There were 1569 packages which failed to pass this phase. Common issues (other than missing some development headers):
INFO: pip is looking at multiple versions of PACKAGE_NAME to determine which version is compatible with other requirements. This could take a while.
INFO: pip is looking at multiple versions of <Python from Requires-Python> to determine which version is compatible with other requirements. This could take a while.
INFO: This is taking longer than usual. You might need to provide the dependency resolver with stricter constraints to reduce runtime. See https://pip.pypa.io/warnings/backtracking for guidance. If you want to abort this run, press Ctrl + C.
ERROR: Cannot install OTHER_PACKAGE_NAME because these package versions have conflicting dependencies.
ERROR: Could not find a version that satisfies the requirement OTHER_PACKAGE_NAME (from versions: none)

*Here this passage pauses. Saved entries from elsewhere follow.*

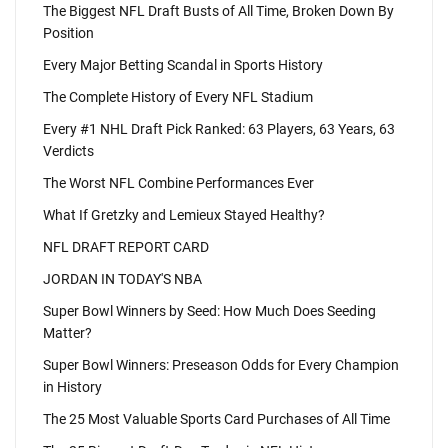
The Biggest NFL Draft Busts of All Time, Broken Down By
Position
Every Major Betting Scandal in Sports History
The Complete History of Every NFL Stadium
Every #1 NHL Draft Pick Ranked: 63 Players, 63 Years, 63
Verdicts
The Worst NFL Combine Performances Ever
What If Gretzky and Lemieux Stayed Healthy?
NFL DRAFT REPORT CARD
JORDAN IN TODAY'S NBA
Super Bowl Winners by Seed: How Much Does Seeding
Matter?
Super Bowl Winners: Preseason Odds for Every Champion
in History
The 25 Most Valuable Sports Card Purchases of All Time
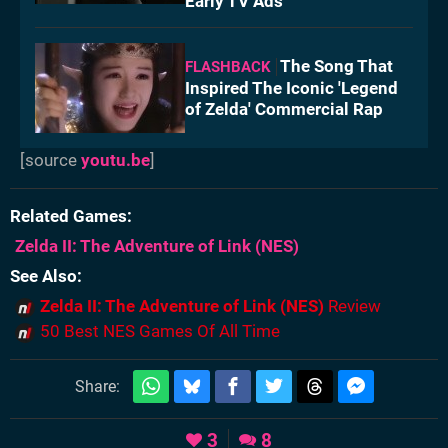
Early TV Ads
The Song That
FLASHBACK
Inspired The Iconic 'Legend
of Zelda' Commercial Rap
[source
youtu.be
]
Related Games
Zelda II: The Adventure of Link
(NES)
See Also
Zelda II: The Adventure of Link (NES)
Review
50 Best NES Games Of All Time
Share:
3
8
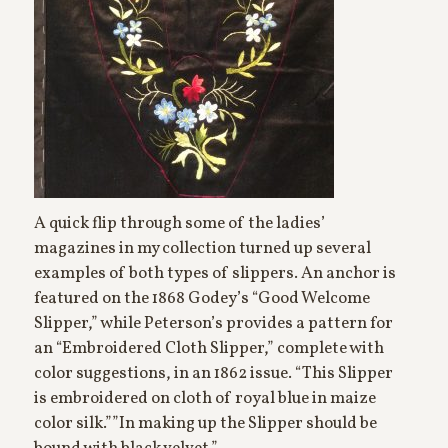
A quick flip through some of the ladies’
magazines in my collection turned up several
examples of both types of slippers. An anchor is
featured on the 1868 Godey’s “Good Welcome
Slipper,” while Peterson’s provides a pattern for
an “Embroidered Cloth Slipper,” complete with
color suggestions, in an 1862 issue. “This Slipper
is embroidered on cloth of royal blue in maize
color silk.””In making up the Slipper should be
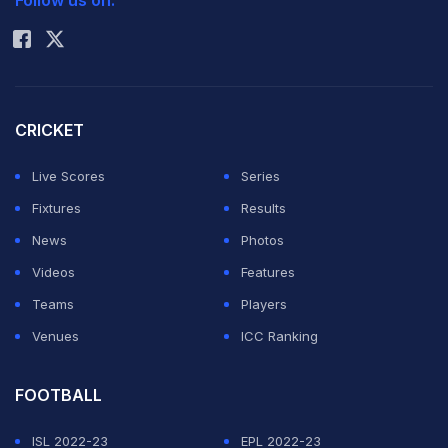
Follow us on:
Rohit Sharma
CRICKET
Live Scores
Series
Fixtures
Results
News
Photos
Videos
Features
Teams
Players
Venues
ICC Ranking
FOOTBALL
ISL 2022-23
EPL 2022-23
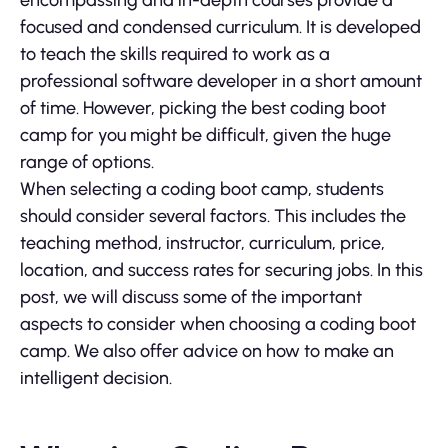
encompassing and in-depth courses provide a
focused and condensed curriculum. It is developed
to teach the skills required to work as a
professional software developer in a short amount
of time. However, picking the best coding boot
camp for you might be difficult, given the huge
range of options.
When selecting a coding boot camp, students
should consider several factors. This includes the
teaching method, instructor, curriculum, price,
location, and success rates for securing jobs. In this
post, we will discuss some of the important
aspects to consider when choosing a coding boot
camp. We also offer advice on how to make an
intelligent decision.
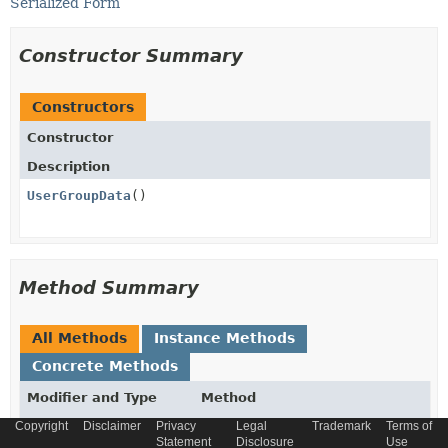
Serialized Form
Constructor Summary
Constructors
Constructor
Description
UserGroupData
()
Method Summary
All Methods
Instance Methods
Concrete Methods
Modifier and Type
Method
Copyright
Description
Disclaimer
Privacy
Legal
Trademark
Terms of
Statement
Disclosure
Use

ERROR: Could not find a version that satisfies the requirement OTHER_PACKAGE_NAME==N.V.R (from ANOTHER_PACKAGE_NAME) (from versions: x.y, x.y.z, x.z.z)
ERROR: No matching distribution found for OTHER_PACKAGE_NAME
Note that failure at this phase is allowed as I just want ready to use wheel files.
Whole process took about 20 hours on Honeycomb.
Phase 2
The main difference was getting rid of “—only-binary” and “—no-compile”
options from pip install
calls.
Still no additional development packages installed. Cache from phase 1 in use to not re-download/re-build existing wheel files.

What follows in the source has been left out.